Here are some detailed health and diet rules to help lower blood sugar levels:

1. Balanced diet:

- Carbohydrate control: Opt for foods with a low glycemic index (GI) which release glucose into the blood more slowly. Choose whole grains, non-starchy vegetables, legumes and fresh fruits over processed foods high in simple sugars.

- Portion control: Control food portions to avoid blood sugar spikes. Avoid meals that are too large and split them into several small meals throughout the day.

- Dietary fiber: Foods rich in fiber such as vegetables, fruits, legumes and whole grains help stabilize blood sugar levels by slowing the absorption of sugars.

- Protein and healthy fats: Include sources of lean protein (fish, chicken, tofu) and healthy fats (avocados, nuts, unsaturated vegetable oils) for optimal nutritional balance.

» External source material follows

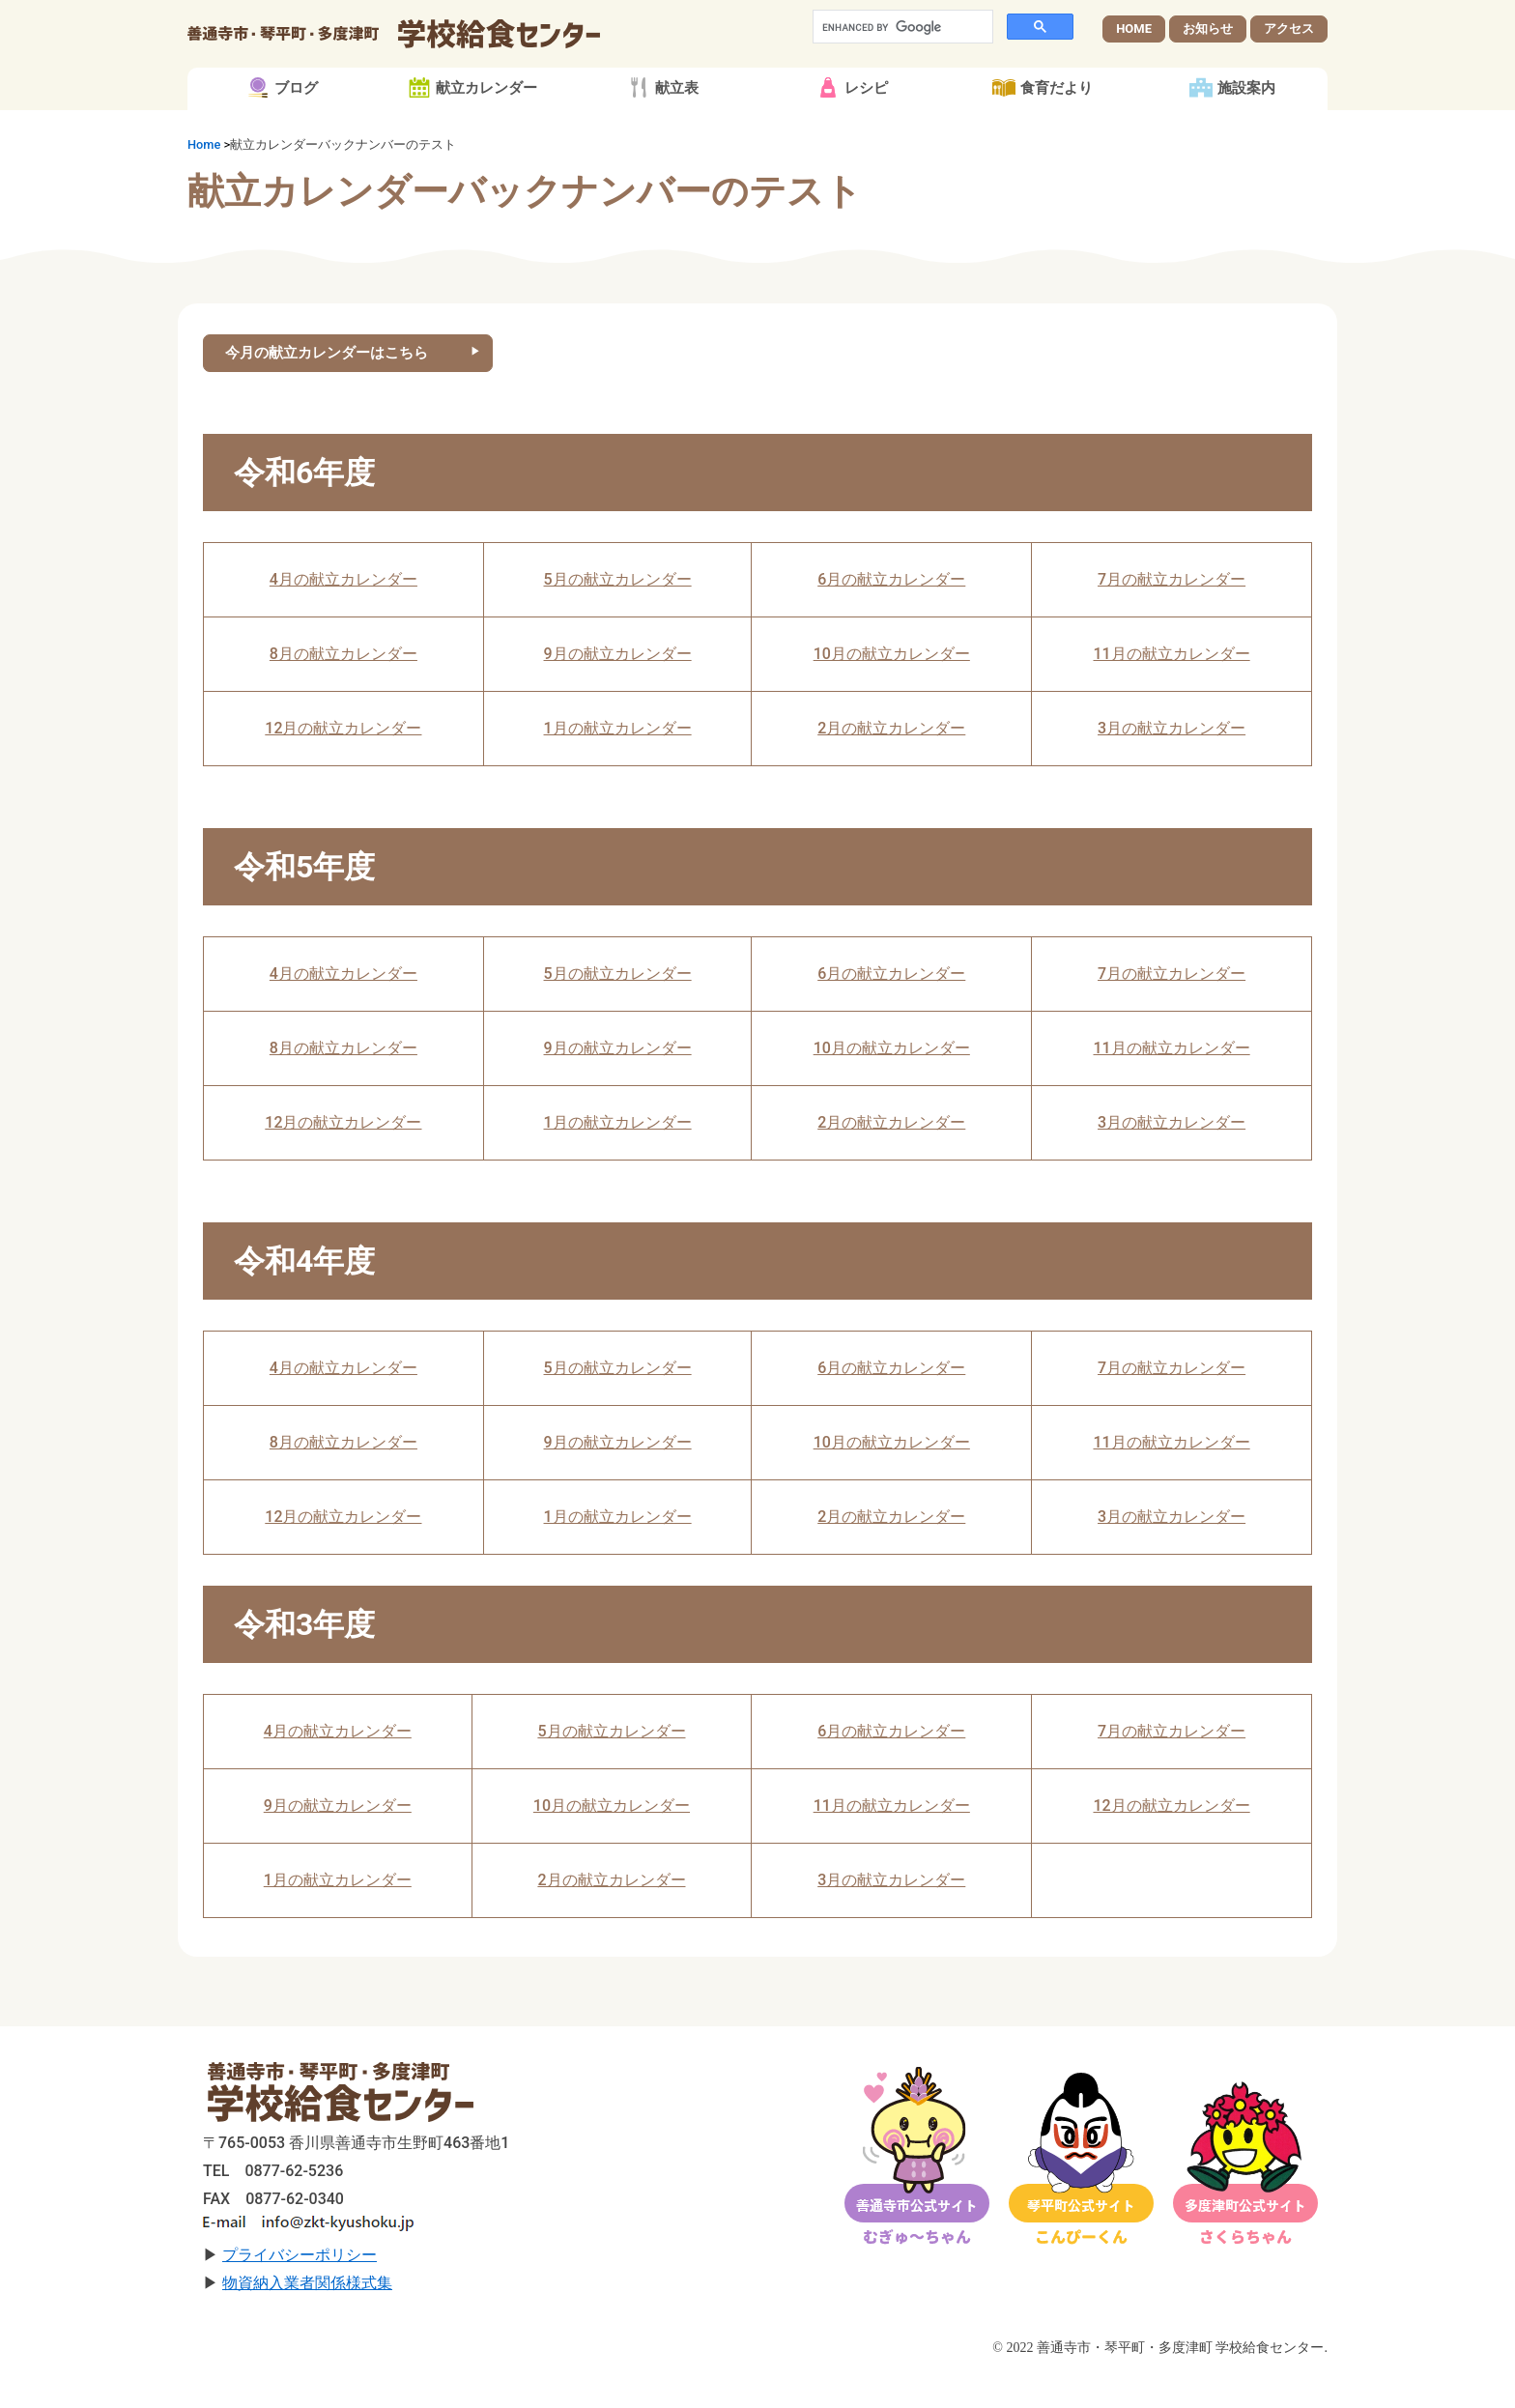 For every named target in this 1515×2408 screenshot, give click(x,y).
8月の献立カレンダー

2. Regular physical activity:

- Regular exercise can improve insulin sensitivity and help control blood sugar levels. Aim for at least 150 minutes of moderate-intensity activity per week, such as brisk walking, swimming, cycling, or other activities you enjoy.

3. Stress control:

- Stress can affect blood sugar levels. Stress management techniques like meditation, yoga, deep breathing, or therapy can help maintain stable blood sugar levels.

4. Medical monitoring and compliance with prescriptions:

- Follow your doctor's medical recommendations regarding taking medications, insulin, or other treatments to control blood sugar.

5. Regular blood sugar monitoring:

- Check your blood sugar regularly with a glucometer to understand how your diet and lifestyle affect your blood sugar levels. This can help you make adjustments if necessary. If you do not have one, the doctor can prescribe it for you or in the meantime, go to a pharmacy for a free measurement.

6. Adequate hydration:

- Make sure you stay well hydrated by drinking enough water throughout the day. This can help regulate blood sugar levels.